El líquido ambarino descendía
por las paredes del vaso como la luz por los mugrientos cristales, adherente y
perezosa. Había que apurarlo de un trago, pero no se decidía. A cambio lo
miraba curiosa tratando de adivinar su sabor, que intuía amargo, y los posibles
efectos que podría tener sobre ella.
Tumbada con laxa desidia en
aquel sofá pasado de moda, era la mujer más atractiva y deseable de cuantas
asistieran al “evento”, pero ella no era en absoluto consciente. A sus 50 años
pensaba que lo mejor de su vida ya había quedado atrás y que su cuerpo,
inesperadamente firme y suave para esa edad, no tenía nada que ofrecer al deseo
de los hombres. Era su propia percepción, incrustada en su inconsciente a base
de soledad y desengaños, y nada podía hacer que cambiara. Quizás por eso se
encontraba allí, quizás por eso aceptó una invitación que ahora consideraba
estúpida y arriesgada aunque en otro momento le pareciera una luminosa
oportunidad.
Se dedicó a mirar en rededor
mientras sostenía la copa, observando a la gente que iba y venía con extraños
atuendos de exóticos tintes. Delgadas en extremo ellas, por completo a la moda,
casi demacradas tras los llamativos maquillajes; y artificialmente solícitos
ellos, con lascivia mal disimulada tras la mirada. Ella no encajaba allí, con
su sensatez y su ordenada vida a cuestas, pero seguramente era tarde para
pensar en eso.
No tenía ni idea de quién era
el anfitrión, pero esperaba por el bien de todos que no hiciera juego con la
decadente decoración de aquel caserón que escondía lo inhóspito de su
construcción con divanes, cortinas de gasa y coloridos cojines por todas
partes.
Al fin cerraron las puertas
del gran salón y los camareros, con sus enormes bandejas doradas, ahora vacías,
se retiraron. La música de acordes orientales subió un punto de volumen y
pareció comenzar un susurro que acariciaba las pieles entibiándolas. Era la
banda sonora perfecta para el leve batir de pestañas que presagiaba miradas
llenas de intención, nerviosismo y excitación.

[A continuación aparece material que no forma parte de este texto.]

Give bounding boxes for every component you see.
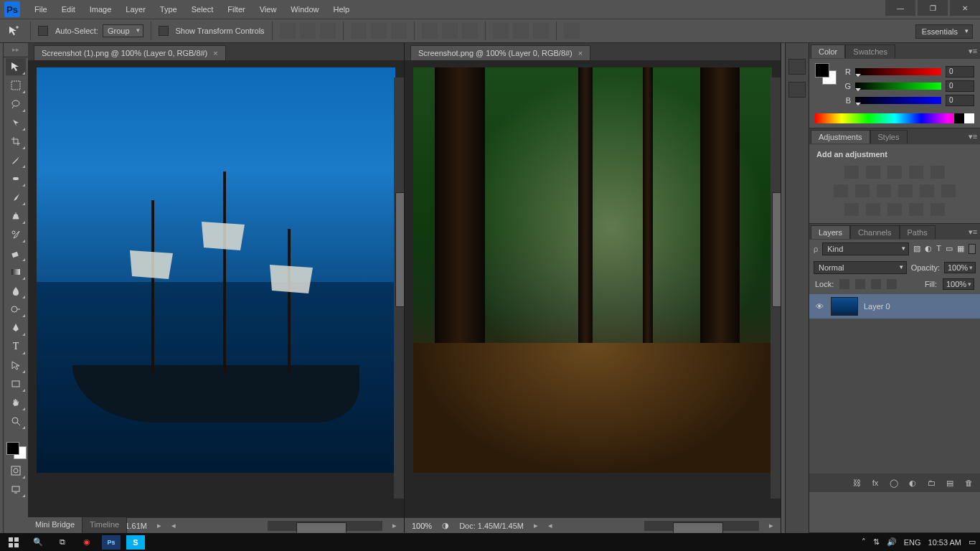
panel-menu-icon[interactable]: ▾≡ bbox=[966, 132, 980, 141]
adj-gradient-map-icon[interactable] bbox=[909, 203, 923, 216]
distribute-bottom-icon[interactable] bbox=[462, 23, 478, 39]
b-value[interactable]: 0 bbox=[946, 95, 974, 106]
zoom-tool[interactable] bbox=[6, 413, 26, 430]
new-layer-icon[interactable]: ▤ bbox=[944, 477, 956, 489]
eraser-tool[interactable] bbox=[6, 245, 26, 262]
close-tab-icon[interactable]: × bbox=[213, 49, 217, 57]
close-button[interactable]: ✕ bbox=[950, 0, 980, 16]
eyedropper-tool[interactable] bbox=[6, 151, 26, 169]
adj-posterize-icon[interactable] bbox=[866, 203, 880, 216]
distribute-left-icon[interactable] bbox=[493, 23, 509, 39]
adj-exposure-icon[interactable] bbox=[909, 166, 923, 179]
lock-position-icon[interactable] bbox=[871, 279, 881, 289]
pen-tool[interactable] bbox=[6, 319, 26, 336]
lock-pixels-icon[interactable] bbox=[855, 279, 865, 289]
fill-input[interactable]: 100% bbox=[943, 278, 974, 290]
align-right-icon[interactable] bbox=[391, 23, 407, 39]
layer-filter-kind[interactable]: Kind bbox=[822, 242, 909, 255]
adj-levels-icon[interactable] bbox=[866, 166, 880, 179]
properties-panel-icon[interactable] bbox=[788, 82, 806, 98]
visibility-toggle-icon[interactable]: 👁 bbox=[814, 302, 825, 311]
vertical-scrollbar[interactable] bbox=[394, 77, 404, 499]
search-icon[interactable]: 🔍 bbox=[29, 535, 47, 550]
filter-type-icon[interactable]: T bbox=[936, 244, 941, 254]
layer-name[interactable]: Layer 0 bbox=[864, 302, 890, 311]
minimize-button[interactable]: — bbox=[885, 0, 915, 16]
rectangle-tool[interactable] bbox=[6, 375, 26, 392]
menu-help[interactable]: Help bbox=[326, 2, 357, 17]
opacity-input[interactable]: 100% bbox=[944, 262, 976, 273]
menu-layer[interactable]: Layer bbox=[118, 2, 153, 17]
g-value[interactable]: 0 bbox=[946, 80, 974, 92]
link-layers-icon[interactable]: ⛓ bbox=[851, 477, 862, 489]
horizontal-scrollbar[interactable] bbox=[268, 521, 382, 531]
delete-layer-icon[interactable]: 🗑 bbox=[963, 477, 974, 489]
show-transform-checkbox[interactable] bbox=[159, 26, 169, 36]
hscroll-left-icon[interactable]: ◂ bbox=[548, 521, 552, 530]
menu-filter[interactable]: Filter bbox=[220, 2, 252, 17]
r-slider[interactable] bbox=[855, 68, 941, 75]
adj-curves-icon[interactable] bbox=[887, 166, 902, 179]
color-spectrum[interactable] bbox=[815, 113, 974, 123]
panel-color-swatch[interactable] bbox=[815, 63, 837, 85]
tab-adjustments[interactable]: Adjustments bbox=[811, 130, 870, 143]
history-panel-icon[interactable] bbox=[788, 59, 806, 75]
adj-channel-mixer-icon[interactable] bbox=[920, 184, 934, 197]
filter-adjust-icon[interactable]: ◐ bbox=[925, 244, 932, 254]
align-top-icon[interactable] bbox=[280, 23, 296, 39]
vertical-scrollbar[interactable] bbox=[771, 77, 781, 499]
tray-expand-icon[interactable]: ˄ bbox=[862, 537, 866, 547]
task-view-icon[interactable]: ⧉ bbox=[53, 535, 72, 550]
doc-tab-1[interactable]: Screenshot (1).png @ 100% (Layer 0, RGB/… bbox=[34, 45, 226, 60]
adj-hue-icon[interactable] bbox=[834, 184, 848, 197]
adjustment-layer-icon[interactable]: ◐ bbox=[907, 477, 918, 489]
adj-invert-icon[interactable] bbox=[844, 203, 859, 216]
taskbar-skype-icon[interactable]: S bbox=[126, 535, 145, 550]
g-slider[interactable] bbox=[855, 83, 941, 90]
close-tab-icon[interactable]: × bbox=[578, 49, 583, 57]
layer-item[interactable]: 👁 Layer 0 bbox=[809, 294, 980, 319]
distribute-top-icon[interactable] bbox=[422, 23, 438, 39]
blend-mode-dropdown[interactable]: Normal bbox=[814, 261, 907, 274]
quick-mask-tool[interactable] bbox=[6, 462, 26, 479]
start-button[interactable] bbox=[4, 535, 23, 550]
adj-photo-filter-icon[interactable] bbox=[898, 184, 913, 197]
tab-mini-bridge[interactable]: Mini Bridge bbox=[28, 517, 83, 533]
filter-shape-icon[interactable]: ▭ bbox=[946, 244, 953, 254]
group-icon[interactable]: 🗀 bbox=[925, 477, 937, 489]
menu-file[interactable]: File bbox=[27, 2, 55, 17]
align-bottom-icon[interactable] bbox=[320, 23, 336, 39]
tab-color[interactable]: Color bbox=[811, 44, 845, 58]
filter-smart-icon[interactable]: ▦ bbox=[957, 244, 964, 254]
adj-vibrance-icon[interactable] bbox=[930, 166, 945, 179]
doc-info-icon[interactable]: ◑ bbox=[442, 521, 449, 530]
tab-layers[interactable]: Layers bbox=[811, 225, 850, 239]
menu-edit[interactable]: Edit bbox=[55, 2, 83, 17]
collapse-tools-icon[interactable]: ▸▸ bbox=[4, 46, 28, 57]
lock-transparent-icon[interactable] bbox=[839, 279, 849, 289]
panel-menu-icon[interactable]: ▾≡ bbox=[966, 47, 980, 56]
quick-select-tool[interactable] bbox=[6, 114, 26, 131]
align-left-icon[interactable] bbox=[351, 23, 367, 39]
tab-channels[interactable]: Channels bbox=[850, 225, 899, 239]
taskbar-photoshop-icon[interactable]: Ps bbox=[102, 535, 121, 550]
hscroll-right-icon[interactable]: ▸ bbox=[392, 521, 397, 530]
doc-info-menu-icon[interactable]: ▸ bbox=[157, 521, 161, 530]
mask-icon[interactable]: ◯ bbox=[888, 477, 900, 489]
adj-lookup-icon[interactable] bbox=[941, 184, 956, 197]
distribute-vcenter-icon[interactable] bbox=[442, 23, 458, 39]
maximize-button[interactable]: ❐ bbox=[918, 0, 948, 16]
menu-view[interactable]: View bbox=[253, 2, 284, 17]
r-value[interactable]: 0 bbox=[946, 66, 974, 77]
tab-timeline[interactable]: Timeline bbox=[83, 517, 127, 533]
dodge-tool[interactable] bbox=[6, 301, 26, 318]
adj-balance-icon[interactable] bbox=[855, 184, 870, 197]
tray-volume-icon[interactable]: 🔊 bbox=[887, 537, 897, 547]
layer-thumbnail[interactable] bbox=[831, 297, 858, 316]
distribute-right-icon[interactable] bbox=[533, 23, 549, 39]
adj-brightness-icon[interactable] bbox=[844, 166, 859, 179]
adj-bw-icon[interactable] bbox=[877, 184, 891, 197]
auto-select-checkbox[interactable] bbox=[38, 26, 48, 36]
screen-mode-tool[interactable] bbox=[6, 481, 26, 498]
doc-info-menu-icon[interactable]: ▸ bbox=[534, 521, 538, 530]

Todos tenían ya su copa, el
momento de la verdad había llegado: bebió sin pensar más, al unísono con sus
compañeros, como si todos fueran una sola garganta sedienta de sensaciones y
amor perecedero.
Más pronto que tarde el
efluvio de la desinhibición tomó posesión de las voluntades, por otra parte
proclives, y ella sintió que todo, absolutamente todo, quedaba atrás. Complejos,
pesadumbre, barreras y carencias fueron engullidas por una hoguera imaginaria
que ardía en su interior.
Esa noche volvería a ser el
animal libre y voraz que hacía demasiado tiempo ella se había prohibido ser, un
paréntesis entre tanta cordura descolorida e insípida.